→ WHAT THIS TASK INVOLVES:
Restate word for word the entries below, starting with the line with "House of McCallum" and continuing through the line with "Wu DRAM Clan". Include both of those lines and no others.

→ DATA PROVIDED:
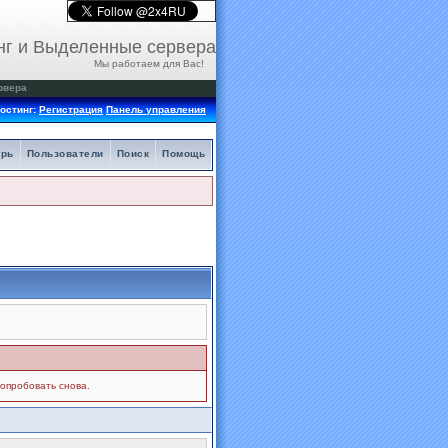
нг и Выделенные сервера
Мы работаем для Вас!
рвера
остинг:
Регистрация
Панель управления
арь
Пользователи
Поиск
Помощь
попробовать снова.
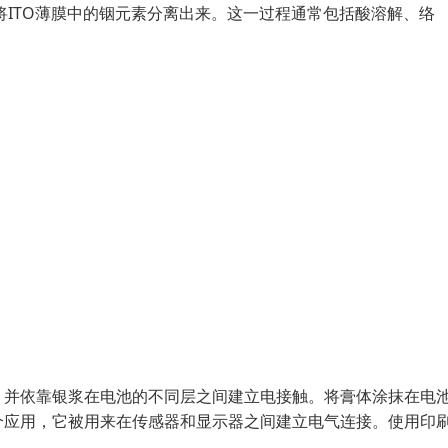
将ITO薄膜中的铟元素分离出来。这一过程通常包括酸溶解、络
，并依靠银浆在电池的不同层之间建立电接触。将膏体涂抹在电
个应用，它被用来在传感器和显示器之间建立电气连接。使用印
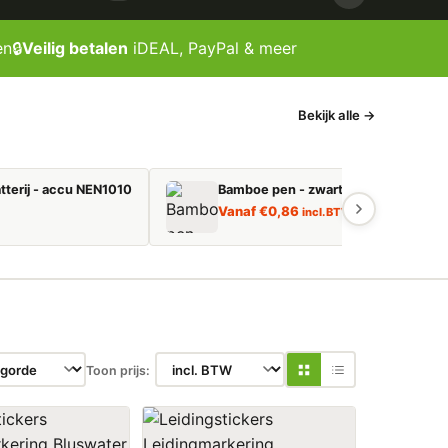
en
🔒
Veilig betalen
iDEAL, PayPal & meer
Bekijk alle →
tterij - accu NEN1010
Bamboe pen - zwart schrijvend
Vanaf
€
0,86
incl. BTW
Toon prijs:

---

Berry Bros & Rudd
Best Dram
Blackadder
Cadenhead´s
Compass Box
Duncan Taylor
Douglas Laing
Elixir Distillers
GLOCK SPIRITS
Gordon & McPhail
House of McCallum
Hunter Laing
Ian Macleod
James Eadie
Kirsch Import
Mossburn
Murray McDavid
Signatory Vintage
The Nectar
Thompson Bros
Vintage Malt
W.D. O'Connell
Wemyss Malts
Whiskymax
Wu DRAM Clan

...

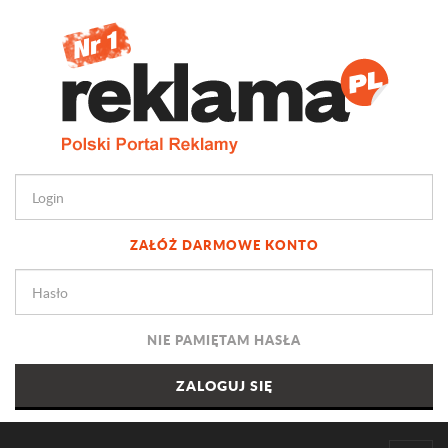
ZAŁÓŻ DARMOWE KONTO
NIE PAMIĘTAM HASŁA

→ FINAL ANSWER:
House of McCallum
Hunter Laing
Ian Macleod
James Eadie
Kirsch Import
Mossburn
Murray McDavid
Signatory Vintage
The Nectar
Thompson Bros
Vintage Malt
W.D. O'Connell
Wemyss Malts
Whiskymax
Wu DRAM Clan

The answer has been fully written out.